Data listing —
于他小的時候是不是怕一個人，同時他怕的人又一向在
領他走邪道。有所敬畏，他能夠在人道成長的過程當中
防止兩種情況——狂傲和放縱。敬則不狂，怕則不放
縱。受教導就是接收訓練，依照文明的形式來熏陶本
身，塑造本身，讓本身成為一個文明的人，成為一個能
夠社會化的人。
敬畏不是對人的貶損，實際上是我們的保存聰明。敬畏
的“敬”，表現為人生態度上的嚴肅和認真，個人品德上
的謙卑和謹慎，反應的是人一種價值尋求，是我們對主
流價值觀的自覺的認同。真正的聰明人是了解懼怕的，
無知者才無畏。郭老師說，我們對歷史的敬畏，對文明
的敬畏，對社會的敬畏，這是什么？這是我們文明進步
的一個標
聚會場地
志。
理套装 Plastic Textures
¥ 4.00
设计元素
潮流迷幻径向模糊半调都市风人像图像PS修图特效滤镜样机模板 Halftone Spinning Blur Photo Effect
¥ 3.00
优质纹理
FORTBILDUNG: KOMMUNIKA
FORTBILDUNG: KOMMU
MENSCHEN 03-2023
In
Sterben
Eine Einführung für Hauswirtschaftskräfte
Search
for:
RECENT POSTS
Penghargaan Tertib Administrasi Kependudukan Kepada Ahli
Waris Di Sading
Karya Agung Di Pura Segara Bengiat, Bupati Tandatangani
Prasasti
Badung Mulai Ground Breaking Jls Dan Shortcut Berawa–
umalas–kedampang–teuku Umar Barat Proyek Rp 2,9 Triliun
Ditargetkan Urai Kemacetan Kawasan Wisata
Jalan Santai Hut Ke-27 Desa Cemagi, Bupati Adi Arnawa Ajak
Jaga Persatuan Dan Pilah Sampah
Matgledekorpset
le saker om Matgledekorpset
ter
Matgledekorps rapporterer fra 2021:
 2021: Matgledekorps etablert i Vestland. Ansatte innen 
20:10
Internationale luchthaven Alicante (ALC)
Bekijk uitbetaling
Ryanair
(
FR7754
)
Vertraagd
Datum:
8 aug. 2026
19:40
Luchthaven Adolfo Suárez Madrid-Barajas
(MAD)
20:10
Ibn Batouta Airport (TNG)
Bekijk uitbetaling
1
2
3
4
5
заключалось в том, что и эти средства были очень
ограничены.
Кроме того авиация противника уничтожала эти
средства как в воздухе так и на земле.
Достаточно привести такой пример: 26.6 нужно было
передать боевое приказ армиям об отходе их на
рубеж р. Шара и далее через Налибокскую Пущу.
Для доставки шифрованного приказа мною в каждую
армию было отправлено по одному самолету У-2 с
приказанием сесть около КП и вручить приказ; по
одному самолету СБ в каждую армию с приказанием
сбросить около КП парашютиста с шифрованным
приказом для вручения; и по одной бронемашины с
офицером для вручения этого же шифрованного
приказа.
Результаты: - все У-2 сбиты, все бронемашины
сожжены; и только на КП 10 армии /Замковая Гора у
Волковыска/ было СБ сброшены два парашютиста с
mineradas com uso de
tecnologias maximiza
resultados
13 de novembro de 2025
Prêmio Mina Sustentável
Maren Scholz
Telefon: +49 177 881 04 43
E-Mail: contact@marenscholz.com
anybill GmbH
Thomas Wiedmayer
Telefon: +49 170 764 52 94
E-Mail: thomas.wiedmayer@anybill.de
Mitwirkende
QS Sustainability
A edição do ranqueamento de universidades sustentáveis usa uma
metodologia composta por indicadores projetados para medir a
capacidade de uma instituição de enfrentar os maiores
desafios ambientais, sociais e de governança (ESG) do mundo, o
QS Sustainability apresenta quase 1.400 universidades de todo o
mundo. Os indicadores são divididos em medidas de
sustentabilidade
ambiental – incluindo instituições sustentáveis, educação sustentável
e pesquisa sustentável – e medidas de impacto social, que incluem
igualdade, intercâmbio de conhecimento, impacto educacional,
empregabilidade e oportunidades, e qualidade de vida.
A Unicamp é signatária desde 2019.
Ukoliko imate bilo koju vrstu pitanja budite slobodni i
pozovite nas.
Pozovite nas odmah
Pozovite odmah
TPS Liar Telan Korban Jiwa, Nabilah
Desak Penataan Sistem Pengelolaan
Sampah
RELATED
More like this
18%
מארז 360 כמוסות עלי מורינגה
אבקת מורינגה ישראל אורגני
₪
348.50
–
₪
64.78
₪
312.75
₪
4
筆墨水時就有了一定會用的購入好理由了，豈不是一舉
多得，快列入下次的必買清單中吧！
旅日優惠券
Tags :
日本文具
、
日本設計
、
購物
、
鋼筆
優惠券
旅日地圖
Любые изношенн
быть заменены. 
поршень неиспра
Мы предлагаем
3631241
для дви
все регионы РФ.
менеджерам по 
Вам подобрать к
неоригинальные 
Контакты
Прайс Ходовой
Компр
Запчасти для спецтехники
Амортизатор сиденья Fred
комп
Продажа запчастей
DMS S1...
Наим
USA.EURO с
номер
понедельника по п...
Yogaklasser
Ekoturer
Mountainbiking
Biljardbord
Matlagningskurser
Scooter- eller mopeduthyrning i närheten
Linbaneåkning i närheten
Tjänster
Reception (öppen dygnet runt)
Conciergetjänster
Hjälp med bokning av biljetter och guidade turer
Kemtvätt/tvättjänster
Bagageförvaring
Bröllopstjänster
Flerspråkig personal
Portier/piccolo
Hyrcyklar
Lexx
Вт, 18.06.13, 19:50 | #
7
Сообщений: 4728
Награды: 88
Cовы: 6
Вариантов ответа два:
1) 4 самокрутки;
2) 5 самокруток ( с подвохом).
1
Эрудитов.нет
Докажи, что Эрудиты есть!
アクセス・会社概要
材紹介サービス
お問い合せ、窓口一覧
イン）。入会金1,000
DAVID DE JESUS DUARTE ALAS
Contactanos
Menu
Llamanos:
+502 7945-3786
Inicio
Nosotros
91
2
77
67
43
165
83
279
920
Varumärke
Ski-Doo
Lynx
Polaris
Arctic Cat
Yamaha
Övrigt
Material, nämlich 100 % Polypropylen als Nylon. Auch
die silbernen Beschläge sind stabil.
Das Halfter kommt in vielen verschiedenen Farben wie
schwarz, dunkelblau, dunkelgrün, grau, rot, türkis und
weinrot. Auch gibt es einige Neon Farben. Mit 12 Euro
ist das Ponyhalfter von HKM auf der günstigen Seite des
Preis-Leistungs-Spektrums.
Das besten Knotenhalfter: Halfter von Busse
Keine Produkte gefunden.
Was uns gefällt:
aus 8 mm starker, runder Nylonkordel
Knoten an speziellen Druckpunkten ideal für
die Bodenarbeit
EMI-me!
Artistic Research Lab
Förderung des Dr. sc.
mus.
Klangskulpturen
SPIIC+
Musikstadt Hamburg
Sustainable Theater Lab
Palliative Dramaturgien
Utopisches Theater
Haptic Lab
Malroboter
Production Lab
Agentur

Assigned task —
Every line above that carries the string "mundo" should be copied.

Task output —
desafios ambientais, sociais e de governança (ESG) do mundo, o
mundo. Os indicadores são divididos em medidas de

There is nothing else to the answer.